Regulations will be introduced for record keeping by listed companies and funds at a future date, though that date has yet to be fixed.
Shareholders’ Rights and Company Shares
Shareholders rights. BVI Courts will now have the power to set aside actions by a company that is in breach of the Business Companies Act or the company’s memorandum and articles of association. The purpose of the change is to enhance shareholder protection.
The legislation also provides for electronic service of notices on shareholders.
Convertible shares. New provisions now permit the conversion of shares from an existing type or class to another with the issue of convertible shares. The procedure to be followed on conversion is required to be described in the memorandum and articles of the company.
Bearer shares. Further restrictions will be introduced to the operation of bearer shares concerning the documentation relating to the beneficial ownership and clarification that the BVI custodian of bearer shares is not considered to be the shareholder.
Alternate directors. Will be able to sign written resolutions in the place of the appointor and not solely attend meetings, as was the case. Other changes will be introduced to clarify the procedure on the appointment of an alternate director and the rights and powers of such directors.
Directors’ written resolutions.
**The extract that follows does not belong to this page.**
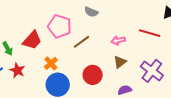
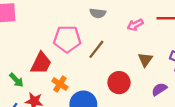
pink arrow: (118, 40) -> (135, 25), moved
orange cross: (51, 63) -> (60, 84), moved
The new legislation permits for the company’s memorandum and articles to provide for directors’ written resolutions to be passed by a majority and no longer will unanimity be required.
Removal of directors. An anomaly in the earlier law has been corrected; the requirement under the shareholders’ written resolution procedure to remove a director must be approved by 75% of the votes of members. This replaces the present requirement of approval by 75% of the members.
Registration. Public registration in the BVI of a security document will be sufficient to constitute constructive notice to third parties.
Persons able to file charges are now limited to qualified BVI legal practitioners and registered agents acting on behalf of the chargor or chargee, with the aim of reducing inaccuracies and improving the efficiency of the registration system.
Share charges. Remedies and enforcement of share charges on default will now be exercisable immediately on default, if permitted under the terms of the charge document. The present statutory moratorium period can now be excluded.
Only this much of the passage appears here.